Constitutional mismatch repair-deficiency (CMMR-D) – Biallelic mutations in mismatch repair genes (eg, MLH1, MSH2, MSH6, PMS2) cause the CMMR-D syndrome. Patients with CMMR-D are at risk for brain tumors in late childhood (primarily glioblastoma) and may have an NF1-like phenotype, with café-au-lait macules and axillary freckling [23,24]. (See "Lynch syndrome (hereditary nonpolyposis colorectal cancer): Clinical manifestations and diagnosis" and "Neurofibromatosis type 1 (NF1): Pathogenesis, clinical features, and diagnosis", section on 'Constitutional mismatch repair-deficiency syndrome'.)

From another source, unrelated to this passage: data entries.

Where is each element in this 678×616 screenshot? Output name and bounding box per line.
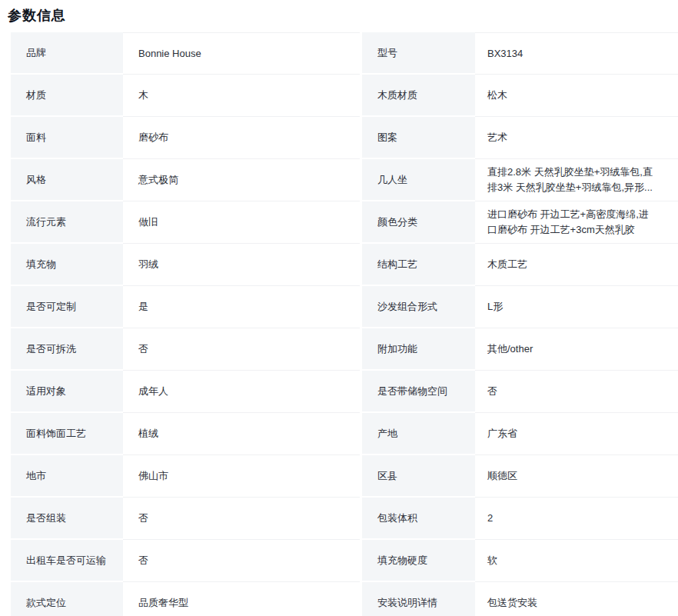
param-value: 成年人 <box>123 371 360 413</box>
param-value: 顺德区 <box>475 455 678 498</box>
param-label: 区县 <box>362 455 475 498</box>
param-label: 填充物硬度 <box>362 540 475 582</box>
param-label: 结构工艺 <box>362 244 475 286</box>
param-label: 木质材质 <box>362 75 475 117</box>
param-value: 松木 <box>475 75 678 117</box>
param-value: 包送货安装 <box>475 582 678 616</box>
param-label: 面料 <box>11 117 123 159</box>
param-value: 否 <box>475 371 678 413</box>
param-value: 羽绒 <box>123 244 360 286</box>
param-value: 艺术 <box>475 117 678 159</box>
param-label: 是否组装 <box>11 498 123 540</box>
param-value: 直排2.8米 天然乳胶坐垫+羽绒靠包,直排3米 天然乳胶坐垫+羽绒靠包,异形..… <box>475 159 678 201</box>
section-title: 参数信息 <box>0 0 678 25</box>
param-label: 安装说明详情 <box>362 582 475 616</box>
table-row: 是否可拆洗 否 附加功能 其他/other <box>11 328 678 371</box>
table-row: 出租车是否可运输 否 填充物硬度 软 <box>11 540 678 582</box>
param-label: 附加功能 <box>362 328 475 371</box>
table-row: 是否组装 否 包装体积 2 <box>11 498 678 540</box>
param-value: 意式极简 <box>123 159 360 201</box>
product-parameters-section: 参数信息 品牌 Bonnie House 型号 BX3134 材质 木 木质材质… <box>0 0 678 616</box>
param-value: BX3134 <box>475 32 678 75</box>
param-value: 磨砂布 <box>123 117 360 159</box>
param-label: 风格 <box>11 159 123 201</box>
table-row: 适用对象 成年人 是否带储物空间 否 <box>11 371 678 413</box>
table-row: 填充物 羽绒 结构工艺 木质工艺 <box>11 244 678 286</box>
param-label: 出租车是否可运输 <box>11 540 123 582</box>
param-label: 地市 <box>11 455 123 498</box>
param-label: 图案 <box>362 117 475 159</box>
table-row: 面料饰面工艺 植绒 产地 广东省 <box>11 413 678 455</box>
param-value: 否 <box>123 498 360 540</box>
table-row: 是否可定制 是 沙发组合形式 L形 <box>11 286 678 328</box>
param-value: 佛山市 <box>123 455 360 498</box>
param-label: 材质 <box>11 75 123 117</box>
param-label: 沙发组合形式 <box>362 286 475 328</box>
param-value: 木质工艺 <box>475 244 678 286</box>
param-value: 进口磨砂布 开边工艺+高密度海绵,进口磨砂布 开边工艺+3cm天然乳胶 <box>475 201 678 244</box>
param-value: 品质奢华型 <box>123 582 360 616</box>
param-label: 品牌 <box>11 32 123 75</box>
table-row: 流行元素 做旧 颜色分类 进口磨砂布 开边工艺+高密度海绵,进口磨砂布 开边工艺… <box>11 201 678 244</box>
param-value: 广东省 <box>475 413 678 455</box>
table-row: 材质 木 木质材质 松木 <box>11 75 678 117</box>
param-label: 产地 <box>362 413 475 455</box>
param-label: 几人坐 <box>362 159 475 201</box>
table-row: 款式定位 品质奢华型 安装说明详情 包送货安装 <box>11 582 678 616</box>
param-label: 型号 <box>362 32 475 75</box>
param-label: 流行元素 <box>11 201 123 244</box>
param-value: 做旧 <box>123 201 360 244</box>
param-label: 款式定位 <box>11 582 123 616</box>
param-value: 2 <box>475 498 678 540</box>
param-value: Bonnie House <box>123 32 360 75</box>
parameter-table: 品牌 Bonnie House 型号 BX3134 材质 木 木质材质 松木 面… <box>11 32 678 616</box>
param-value: 植绒 <box>123 413 360 455</box>
table-row: 品牌 Bonnie House 型号 BX3134 <box>11 32 678 75</box>
param-value: 其他/other <box>475 328 678 371</box>
param-value: 软 <box>475 540 678 582</box>
param-value: 否 <box>123 328 360 371</box>
table-row: 风格 意式极简 几人坐 直排2.8米 天然乳胶坐垫+羽绒靠包,直排3米 天然乳胶… <box>11 159 678 201</box>
param-value: 木 <box>123 75 360 117</box>
param-label: 填充物 <box>11 244 123 286</box>
param-value: 是 <box>123 286 360 328</box>
param-label: 是否可定制 <box>11 286 123 328</box>
param-value: L形 <box>475 286 678 328</box>
param-label: 包装体积 <box>362 498 475 540</box>
param-label: 颜色分类 <box>362 201 475 244</box>
table-row: 面料 磨砂布 图案 艺术 <box>11 117 678 159</box>
param-label: 是否可拆洗 <box>11 328 123 371</box>
param-label: 适用对象 <box>11 371 123 413</box>
param-label: 是否带储物空间 <box>362 371 475 413</box>
param-label: 面料饰面工艺 <box>11 413 123 455</box>
table-row: 地市 佛山市 区县 顺德区 <box>11 455 678 498</box>
param-value: 否 <box>123 540 360 582</box>
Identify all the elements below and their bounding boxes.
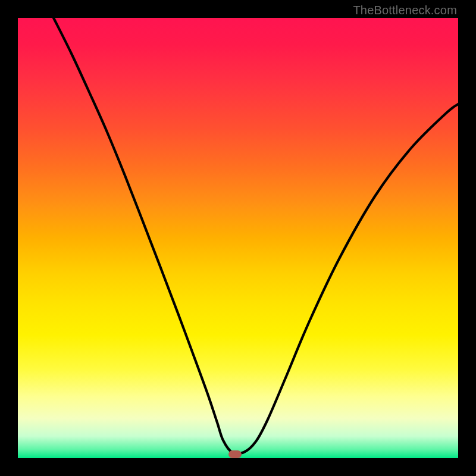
outer-frame: TheBottleneck.com (0, 0, 476, 476)
plot-area (18, 18, 458, 458)
bottleneck-curve (18, 18, 458, 458)
optimum-marker (228, 450, 242, 458)
watermark-text: TheBottleneck.com (353, 4, 457, 17)
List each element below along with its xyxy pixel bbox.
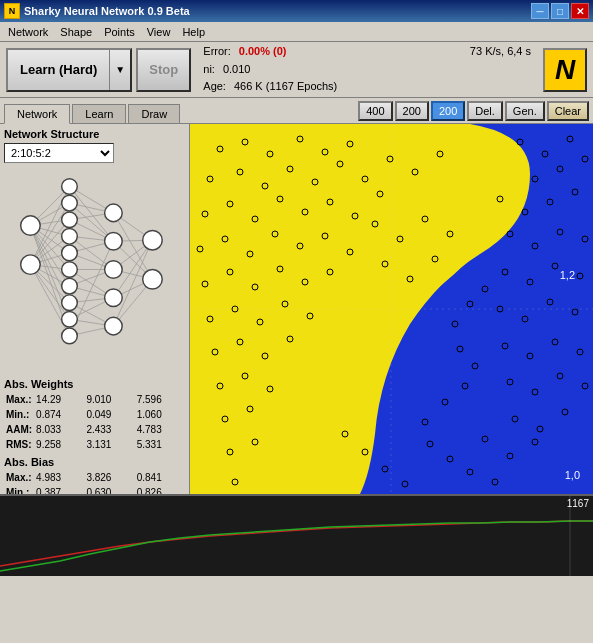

Glioblastomas and other tumors associated with CMMR-D have a high mutational load compared with sporadic tumors, predicting that they may be responsive to immune checkpoint inhibition, and at least one case report describes a favorable response to nivolumab in two children with recurrent glioblastoma related to CMMR-D [25]. (See "Tissue-agnostic cancer therapy: DNA mismatch repair deficiency, tumor mutational burden, and response to immune checkpoint blockade in solid tumors".)

Basal cell nevus syndrome — Persons with the basal cell nevus syndrome (Gorlin syndrome, nevoid basal cell cancer syndrome) have an increased risk of medulloblastoma. The syndrome is caused by germline mutations of the patched 1 (PTCH1) gene, a tumor suppressor gene. (See "Nevoid basal cell carcinoma syndrome (Gorlin syndrome)".)

OTHER GENETIC FACTORS

Familial glioma — The above inherited syndromes explain only a fraction of families with an aggregation of gliomas [26-28]. Little is known about the genetic factors underlying the apparent susceptibility to glioma in families without one of the recognized genetic syndromes. Shared environmental exposures may contribute to risk in some families as well.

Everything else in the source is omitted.